Greek director Yorgos Lanthimos’ first English-language film is an absurdist, dark comedy that actually features the “real deal.” The term “dark comedy” is often misapplied to films full of jokes that are mostly just cheap shots at touchy subjects. The Lobster is truly a film that’s hilariously bleak. It presents a dystopia where being single has been outlawed…but don’t try to make sense of it. At first, I assumed singleness was outlawed to encourage procreation, until fully-grown children started appearing as literal tools used to save marriages.
After his wife leaves him for another nearsighted man, bespectacled David (Colin Farrell) has 45 days to find a suitable romantic partner before he’s transformed into an animal of his choosing. Although most people are transformed into dogs, David opts to be turned into a lobster because they’re cold-blooded and have hard exteriors, “just like rich people.” He leaves the City, and checks into the Hotel, a prison that forces him to court another nearsighted wife.
The Hotel is where the dark comedy of The Lobster flourishes. Realizing he’s the only nearsighted person around, David convinces himself that he’s heartless; a doomed attempt at wooing a sociopath. In one of the best scenes, he and a woman “flirt” with each other, as a failed suicide is screaming nearby. It’s not long before the sociopathic woman realizes that David isn’t heartless, and he escapes to the woods to avoid punishment. He joins a rebellion of singles but quickly realizes he can’t stay for long, after finally meeting a nearsighted woman (played by Rachel Weisz).

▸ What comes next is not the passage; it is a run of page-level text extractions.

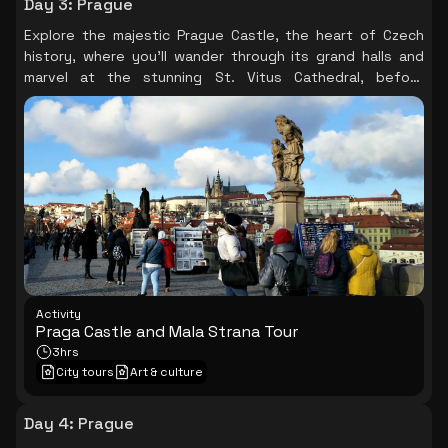
Day 3
:
Prague
Explore the majestic Prague Castle, the heart of Czech
history, where you’ll wander through its grand halls and
marvel at the stunning St. Vitus Cathedral, before
descending the Royal Road to the picturesque Mala
Strana, soaking in the beauty of this fairy-tale setting.
Activity
Praga Castle and Mala Strana Tour
3hrs
City tours
Art & culture
Day 4
:
Prague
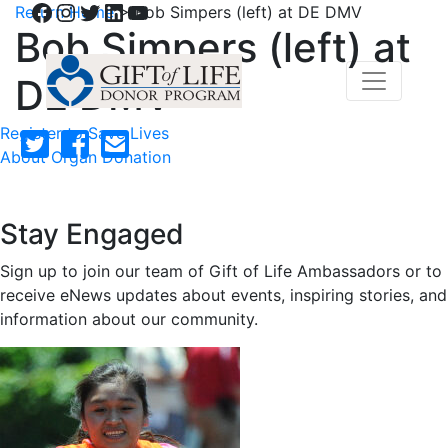
Facebook
Instagram
Twitter
LinkedIn
YouTube
Return Home
>
Bob Simpers (left) at DE DMV
Bob Simpers (left) at
DE DMV
Register to Save Lives
About Organ Donation
Stay Engaged
Sign up to join our team of Gift of Life Ambassadors or to
receive eNews updates about events, inspiring stories, and
information about our community.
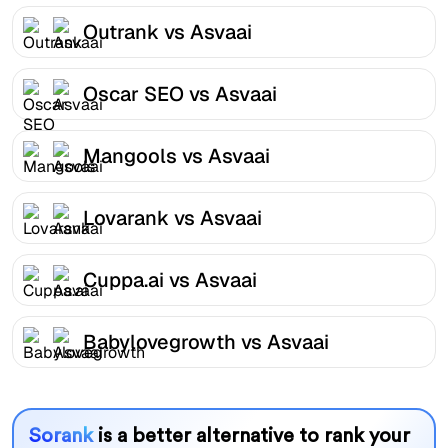
Outrank vs Asvaai
Oscar SEO vs Asvaai
Mangools vs Asvaai
Lovarank vs Asvaai
Cuppa.ai vs Asvaai
Babylovegrowth vs Asvaai
Sorank
is a better alternative to rank your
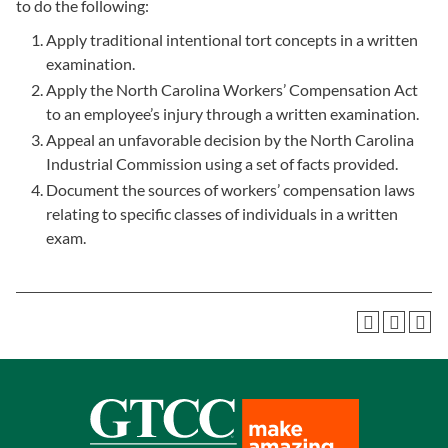
to do the following:
Apply traditional intentional tort concepts in a written
examination.
Apply the North Carolina Workers’ Compensation Act
to an employee’s injury through a written examination.
Appeal an unfavorable decision by the North Carolina
Industrial Commission using a set of facts provided.
Document the sources of workers’ compensation laws
relating to specific classes of individuals in a written
exam.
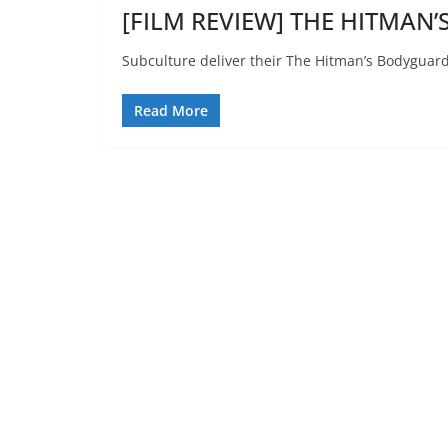
[FILM REVIEW] THE HITMAN’
Subculture deliver their The Hitman’s Bodyguard
Read More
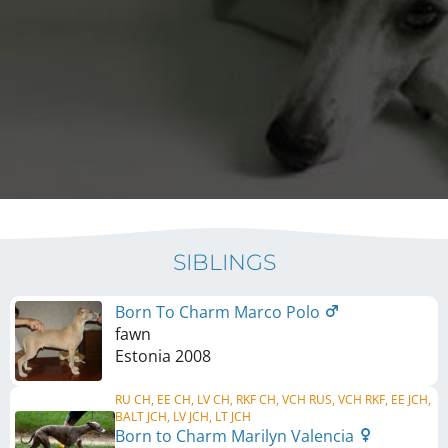
SIBLINGS
Born To Charm Marco Polo
fawn
Estonia
2008
RU CH, EE CH, LV CH, RKF CH, VCH RUS, VCH RKF, EE JCH,
BALT JCH, LV JCH, LT JCH
Born to Charm Marilyn Valencia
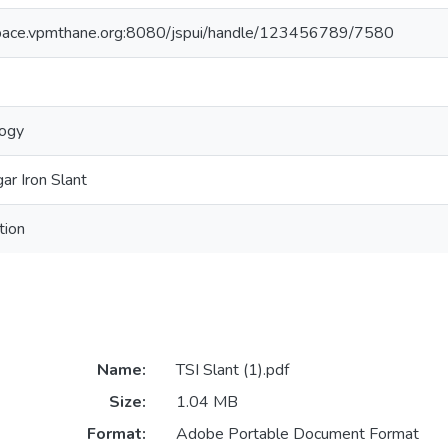
space.vpmthane.org:8080/jspui/handle/123456789/7580
logy
gar Iron Slant
tion
Name:
TSI Slant (1).pdf
Size:
1.04 MB
Format:
Adobe Portable Document Format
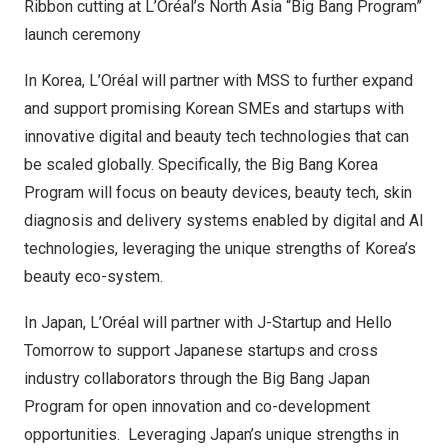
Ribbon cutting at L’Oréal’s North Asia “Big Bang Program”
launch ceremony
In Korea, L’Oréal will partner with MSS to further expand
and support promising Korean SMEs and startups with
innovative digital and beauty tech technologies that can
be scaled globally. Specifically, the Big Bang Korea
Program will focus on beauty devices, beauty tech, skin
diagnosis and delivery systems enabled by digital and AI
technologies, leveraging the unique strengths of Korea’s
beauty eco-system.
In
Japan
, L’Oréal will partner with J-Startup and Hello
Tomorrow to support Japanese startups and cross
industry collaborators through the Big Bang Japan
Program for open innovation and co-development
opportunities. Leveraging Japan’s unique strengths in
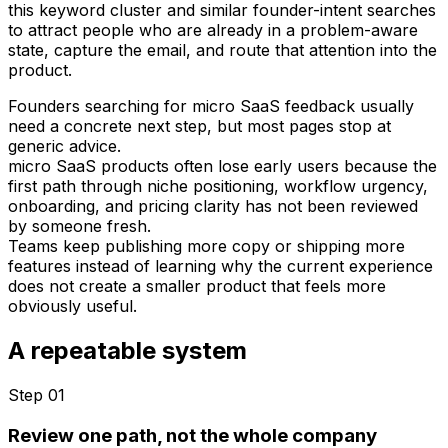
this keyword cluster and similar founder-intent searches
to attract people who are already in a problem-aware
state, capture the email, and route that attention into the
product.
Founders searching for micro SaaS feedback usually
need a concrete next step, but most pages stop at
generic advice.
micro SaaS products often lose early users because the
first path through niche positioning, workflow urgency,
onboarding, and pricing clarity has not been reviewed
by someone fresh.
Teams keep publishing more copy or shipping more
features instead of learning why the current experience
does not create a smaller product that feels more
obviously useful.
A repeatable system
Step 0
1
Review one path, not the whole company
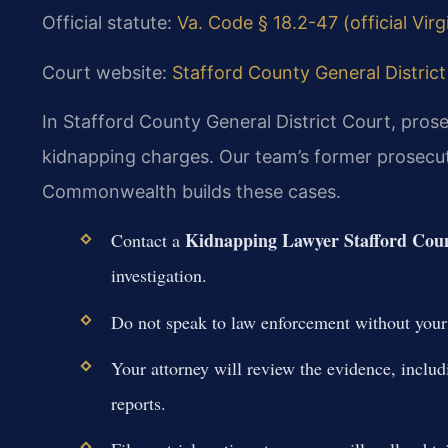
Official statute:
Va. Code § 18.2-47 (official Vir
Court website:
Stafford County General District 
In Stafford County General District Court, pro
kidnapping charges. Our team’s former prosecut
Commonwealth builds these cases.
Kidnapping Lawyer Stafford Cou
Contact a
investigation.
Do not speak to law enforcement without your l
Your attorney will review the evidence, includ
reports.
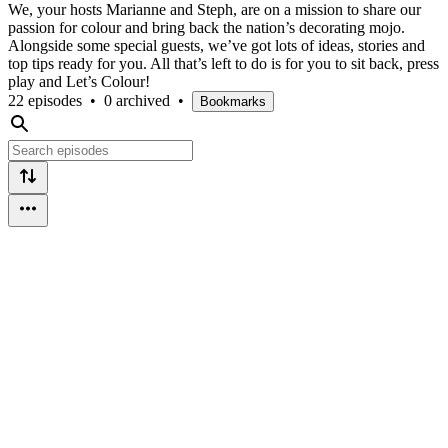
We, your hosts Marianne and Steph, are on a mission to share our
passion for colour and bring back the nation’s decorating mojo.
Alongside some special guests, we’ve got lots of ideas, stories and
top tips ready for you. All that’s left to do is for you to sit back, press
play and Let’s Colour!
22 episodes
•
0 archived
•
Bookmarks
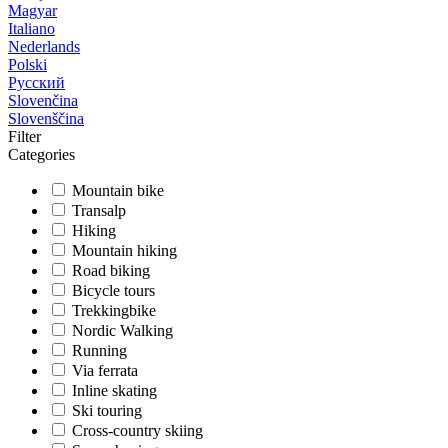
Magyar
Italiano
Nederlands
Polski
Русский
Slovenčina
Slovenščina
Filter
Categories
Mountain bike
Transalp
Hiking
Mountain hiking
Road biking
Bicycle tours
Trekkingbike
Nordic Walking
Running
Via ferrata
Inline skating
Ski touring
Cross-country skiing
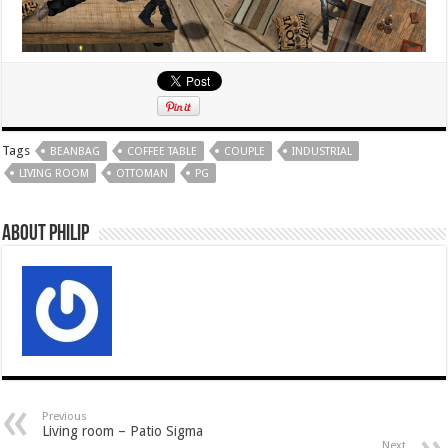
Tags
BEANBAG
COFFEE TABLE
COUPLE
INDUSTRIAL
LIVING ROOM
OTTOMAN
PG
About Philip
Previous
Living room – Patio Sigma
Next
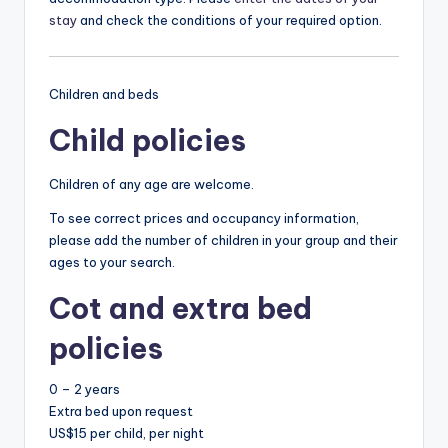
stay
and check the conditions of your required option.
Children and beds
Child policies
Children of any age are welcome.
To see correct prices and occupancy information,
please add the number of children in your group and their
ages to your search.
Cot and extra bed
policies
0 – 2 years
Extra bed upon request
US$15 per child, per night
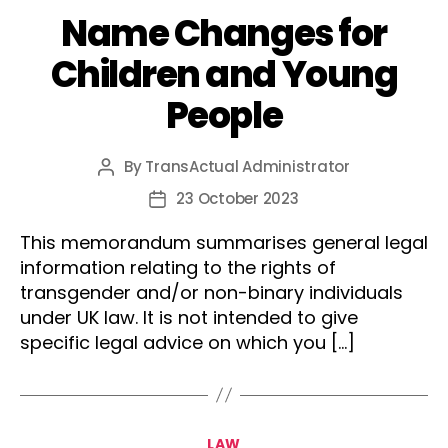
Name Changes for
Children and Young
People
By
TransActual Administrator
Post
author
23 October 2023
Post
date
This memorandum summarises general legal
information relating to the rights of
transgender and/or non-binary individuals
under UK law. It is not intended to give
specific legal advice on which you […]
Categories
LAW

The Lobster is never subtle. It’s on-the-nose satire about the pressure society puts on us to find romance and the misguided assumption that our “perfect fit” is the person who never asks us to make sacrifices. It suffers the same big issues as most comedies: the plot is a mess, and some of the running gags eventually lose steam. However, Lanthimos overcomes these problems because he doesn’t just use the dark comedy to shock us into uncomfortable laughs. The Lobster actually has something to say.
I’m already planning on seeing The Lobster again, so I apologize if you hear my real laughter throughout your screening. I’m sure the leisurely pace will turn off some viewers early on; so I’ll just let you know that the final pay-off is well worth the wait. The final moments of The Lobster are some of the bleakest dark comedy I’ve ever seen, but don’t worry! After two hours of listening to the unpleasant sound of my laughter, you should able to handle anything.